Читаем The White Company полностью

"You say sooth," said Johnston, turning his seamed and grizzled face upon the man-at-arms. "See yonder," he added, pointing to a bombard which lay within the camp: "there is what hath done scath to good bowmanship, with its filthy soot and foolish roaring mouth. I wonder that a true knight, like our prince, should carry such a scurvy thing in his train. Robin, thou red-headed lurden, how oft must I tell thee not to shoot straight with a quarter-wind blowing across the mark?"

"By these ten finger-bones! there were some fine bowmen at the intaking of Calais," said Aylward. "I well remember that, on occasion of an outfall, a Genoan raised his arm over his mantlet, and shook it at us, a hundred paces from our line. There were twenty who loosed shafts at him, and when the man was afterwards slain it was found that he had taken eighteen through his forearm."

"And I can call to mind," remarked Johnston, "that when the great cog 'Christopher,' which the French had taken from us, was moored two hundred paces from the shore, two archers, little Robin Withstaff and Elias Baddlesmere, in four shots each cut every strand of her hempen anchor-cord, so that she well-nigh came upon the rocks."

"Good shooting, i' faith rare shooting!" said Black Simon. "But I have seen you, Johnston, and you, Samkin Aylwart, and one or two others who are still with us, shoot as well as the best. Was it not you, Johnston, who took the fat ox at Finsbury butts against the pick of London town?"

A sunburnt and black-eyed Brabanter had stood near the old archers, leaning upon a large crossbow and listening to their talk, which had been carried on in that hybrid camp dialect which both nations could understand. He was a squat, bull-necked man, clad in the iron helmet, mail tunic, and woollen gambesson of his class. A jacket with hanging sleeves, slashed with velvet at the neck and wrists, showed that he was a man of some consideration, an under-officer, or file-leader of his company.

"I cannot think," said he, "why you English should be so fond of your six-foot stick. If it amuse you to bend it, well and good; but why should I strain and pull, when my little moulinet will do all for me, and better than I can do it for myself?"

"I have seen good shooting with the prod and with the latch," said Aylward, "but, by my hilt! camarade, with all respect to you and to your bow, I think that is but a woman's weapon, which a woman can point and loose as easily as a man."

"I know not about that," answered the Brabanter, "but this I know, that though I have served for fourteen years, I have never yet seen an Englishman do aught with the long-bow which I could not do better with my arbalest. By the three kings! I would even go further, and say that I have done things with my arbalest which no Englishman could do with his long-bow."

"Well said, mon gar.," cried Aylward. "A good cock has ever a brave call. Now, I have shot little of late, but there is Johnston here who will try a round with you for the honor of the Company."

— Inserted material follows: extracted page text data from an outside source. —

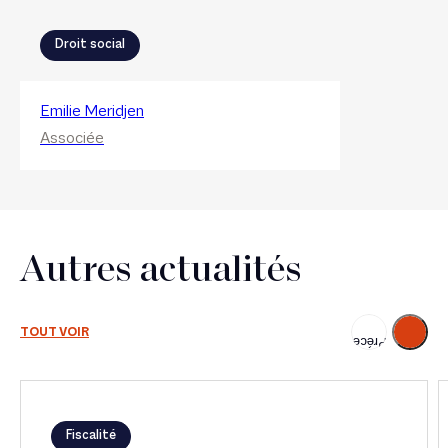
Droit social
Emilie Meridjen
Associée
Autres actualités
Suivant
TOUT VOIR
Précédent
Fiscalité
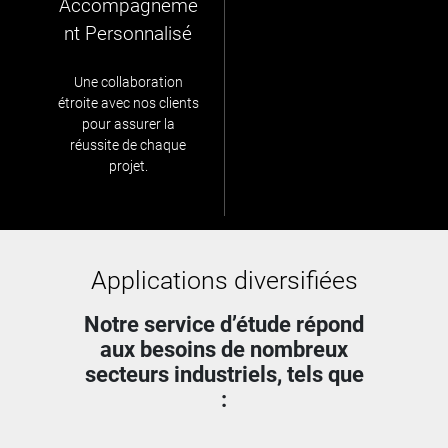
Accompagneme
nt Personnalisé
Une collaboration
étroite avec nos clients
pour assurer la
réussite de chaque
projet.
Applications diversifiées
Notre service d’étude répond
aux besoins de nombreux
secteurs industriels, tels que
:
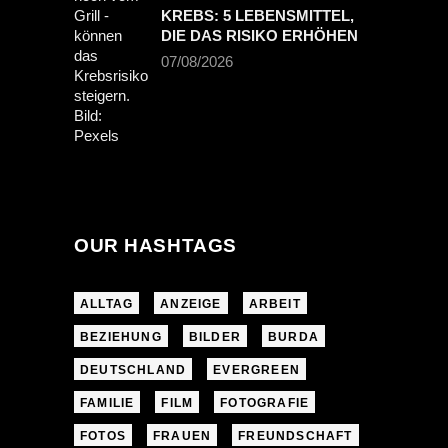
KREBS: 5 LEBENSMITTEL,
DIE DAS RISIKO ERHÖHEN
07/08/2026
OUR HASHTAGS
ALLTAG
ANZEIGE
ARBEIT
BEZIEHUNG
BILDER
BURDA
DEUTSCHLAND
EVERGREEN
FAMILIE
FILM
FOTOGRAFIE
FOTOS
FRAUEN
FREUNDSCHAFT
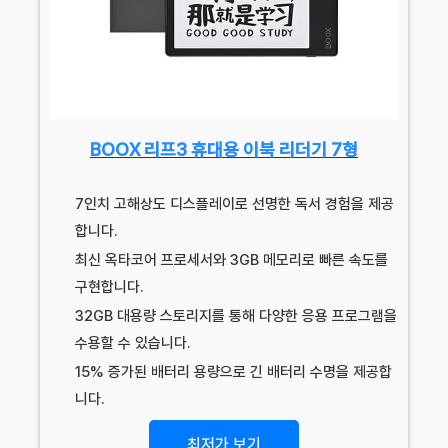
BOOX 리프3 휴대용 이북 리더기 7형
7인치 고해상도 디스플레이로 선명한 독서 경험을 제공
합니다.
최신 옥타코어 프로세서와 3GB 메모리로 빠른 속도를
구현합니다.
32GB 대용량 스토리지를 통해 다양한 응용 프로그램을
수용할 수 있습니다.
15% 증가된 배터리 용량으로 긴 배터리 수명을 제공합
니다.
최저가 보기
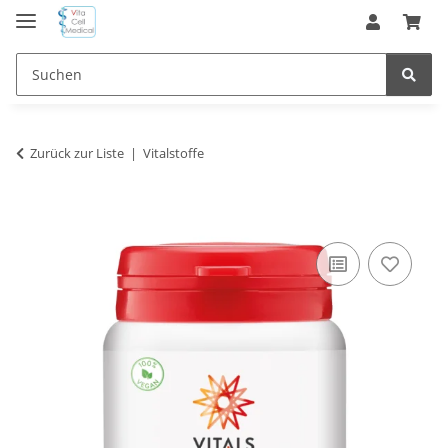
Zurück zur Liste
Vitalstoffe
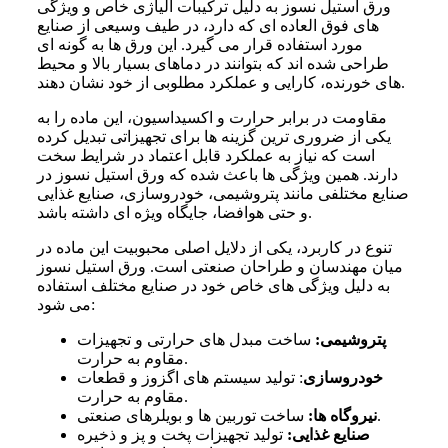
ورق استیل نسوز به دلیل ترکیبات آلیاژی خاص و ویژگی
های فوق العاده ای که دارد، در طیف وسیعی از صنایع
مورد استفاده قرار می گیرد. این ورق ها به گونه ای
طراحی شده اند که بتوانند در دماهای بسیار بالا و محیط
های خورنده، کارایی و عملکرد مطلوبی از خود نشان دهند.
مقاومت در برابر حرارت و اکسیداسیون، این ماده را به
یکی از ضروری ترین گزینه ها برای تجهیزاتی تبدیل کرده
است که نیاز به عملکرد قابل اعتماد در شرایط سخت
دارند. همین ویژگی ها باعث شده که ورق استیل نسوز در
صنایع مختلفی مانند پتروشیمی، خودروسازی، صنایع غذایی
و حتی هوافضا، جایگاه ویژه ای داشته باشد.
تنوع در کاربرد، یکی از دلایل اصلی محبوبیت این ماده در
میان مهندسان و طراحان صنعتی است. ورق استیل نسوز
به دلیل ویژگی های خاص خود در صنایع مختلف استفاده
می شود:
پتروشیمی:
ساخت مبدل های حرارتی و تجهیزات
مقاوم به حرارت.
خودروسازی
: تولید سیستم های اگزوز و قطعات
مقاوم به حرارت.
ساخت توربین ها و بویلرهای صنعتی.
نیروگاه ها:
صنایع غذایی:
تولید تجهیزات پخت و پز و ذخیره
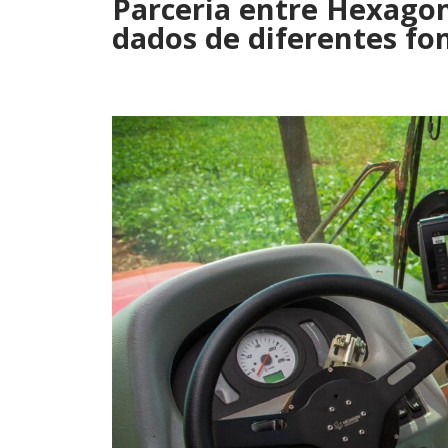
Parceria entre Hexagon 
dados de diferentes fo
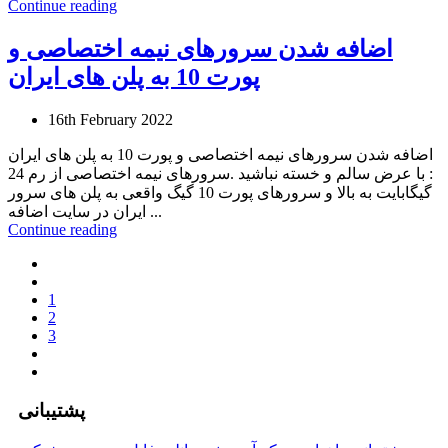
Continue reading
اضافه شدن سرورهای نیمه اختصاصی و
پورت 10 به پلن های ایران
16th February 2022
اضافه شدن سرورهای نیمه اختصاصی و پورت 10 به پلن های ایران
: با عرض سالم و خسته نباشید .سرورهای نیمه اختصاصی از رم 24
گیگابایت به بالا و سرورهای پورت 10 گیگ واقعی به پلن های سرور
ایران در سایت اضافه ...
Continue reading
1
2
3
پشتیبانی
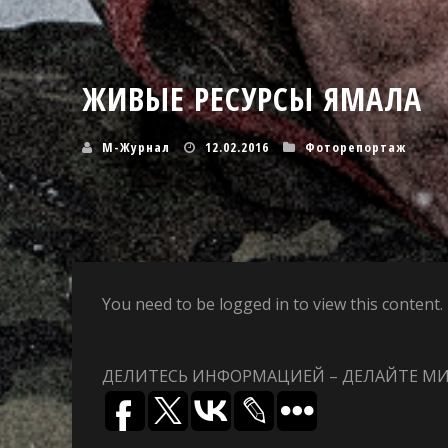
ЖИВЫЕ РЕСУРСЫ ЯМАЛА
M-Журнал
12.02.2016
Фоторепортаж
You need to be logged in to view this conten
ДЕЛИТЕСЬ ИНФОРМАЦИЕЙ – ДЕЛАЙТЕ М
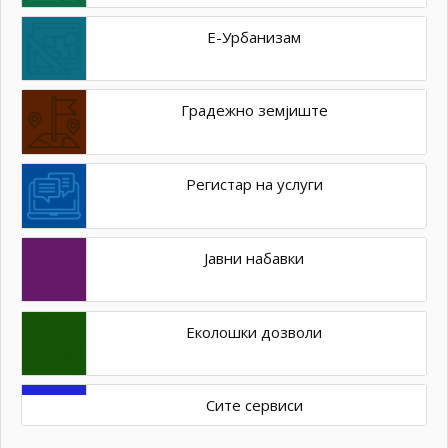
Е-Урбанизам
Градежно земјиште
Регистар на услуги
Јавни набавки
Еколошки дозволи
Сите сервиси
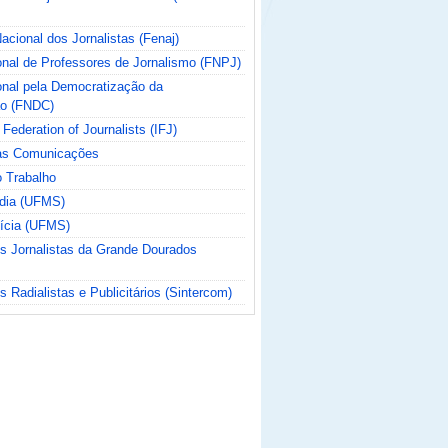
cional dos Jornalistas (Fenaj)
nal de Professores de Jornalismo (FNPJ)
nal pela Democratização da
o (FNDC)
 Federation of Journalists (IFJ)
das Comunicações
o Trabalho
ídia (UFMS)
tícia (UFMS)
os Jornalistas da Grande Dourados
s Radialistas e Publicitários (Sintercom)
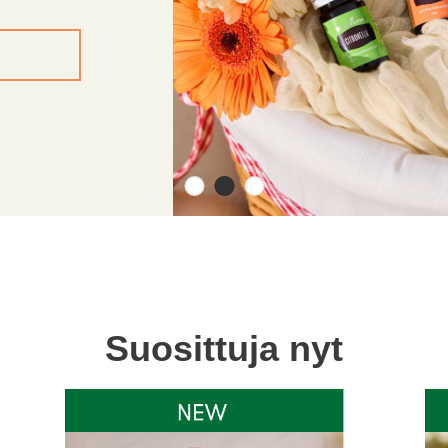
Suosittuja nyt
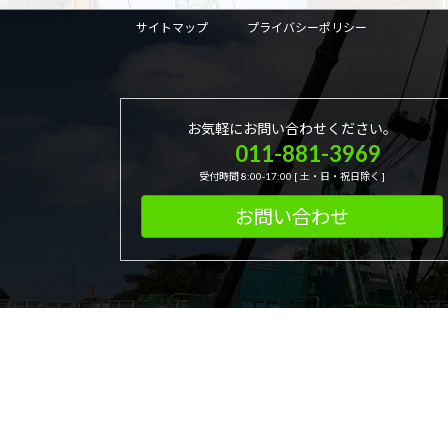
サイトマップ
プライバシーポリシー
お気軽にお問い合わせください。
011-881-3969
受付時間 8:00-17:00 [ 土・日・祝日除く ]
お問い合わせ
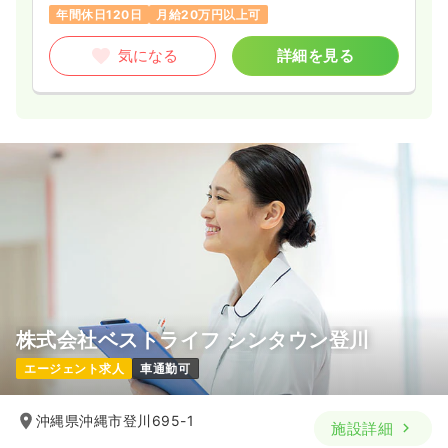
年間休日120日
月給20万円以上可
気になる
詳細を見る
株式会社ベストライフ シンタウン登川
エージェント求人
車通勤可
沖縄県沖縄市登川695-1
施設詳細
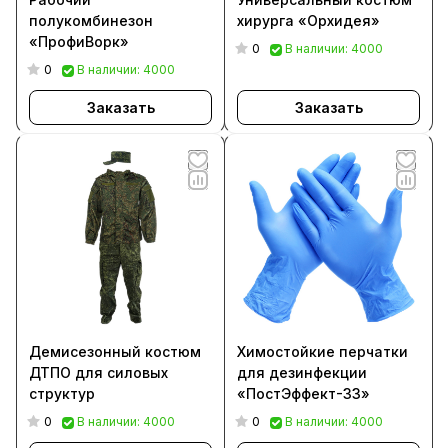
полукомбинезон
хирурга «Орхидея»
«ПрофиВорк»
0
В наличии: 4000
0
В наличии: 4000
Заказать
Заказать
Демисезонный костюм
Химостойкие перчатки
ДТПО для силовых
для дезинфекции
структур
«ПостЭффект-33»
0
0
В наличии: 4000
В наличии: 4000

"And I will lay a gallon of Jurancon wine upon the long-bow," said Black Simon, "though I had rather, for my own drinking, that it were a quart of Twynham ale."

"I take both your challenge and your wager," said the man of Brabant, throwing off his jacket and glancing keenly about him with his black, twinkling eyes. "I cannot see any fitting mark, for I care not to waste a bolt upon these shields, which a drunken boor could not miss at a village kermesse."

"This is a perilous man," whispered an English man-at-arms, plucking at Aylward's sleeve. "He is the best marksman of all the crossbow companies and it was he who brought down the Constable de Bourbon at Brignais, I fear that your man will come by little honor with him."

"Yet I have seen Johnston shoot these twenty years, and I will not flinch from it. How say you, old warhound, will you not have a flight shot or two with this springald?"

"Tut, tut, Aylward," said the old bowman. " My day is past, and it is for the younger ones to hold what we have gained. I take it unkindly of thee, Samkin, that thou shouldst call all eyes thus upon a broken bowman who could once shoot a fair shaft. Let me feel that bow, Wilkins! It is a Scotch bow, I see, for the upper nock is without and the lower within. By the black rood! it is a good piece of yew, well nocked, well strung, well waxed, and very joyful to the feel. I think even now that I might hit any large and goodly mark with a bow like this. Turn thy quiver to me, Aylward. I love an ash arrow pierced with cornel-wood for a roving shaft."

"By my hilt! and so do I," cried Aylward. "These three gander– winged shafts are such."

"So I see, comrade. It has been my wont to choose a saddle– backed feather for a dead shaft, and a swine-backed for a smooth flier. I will take the two of them. Ah! Samkin, lad, the eye grows dim and the hand less firm as the years pass."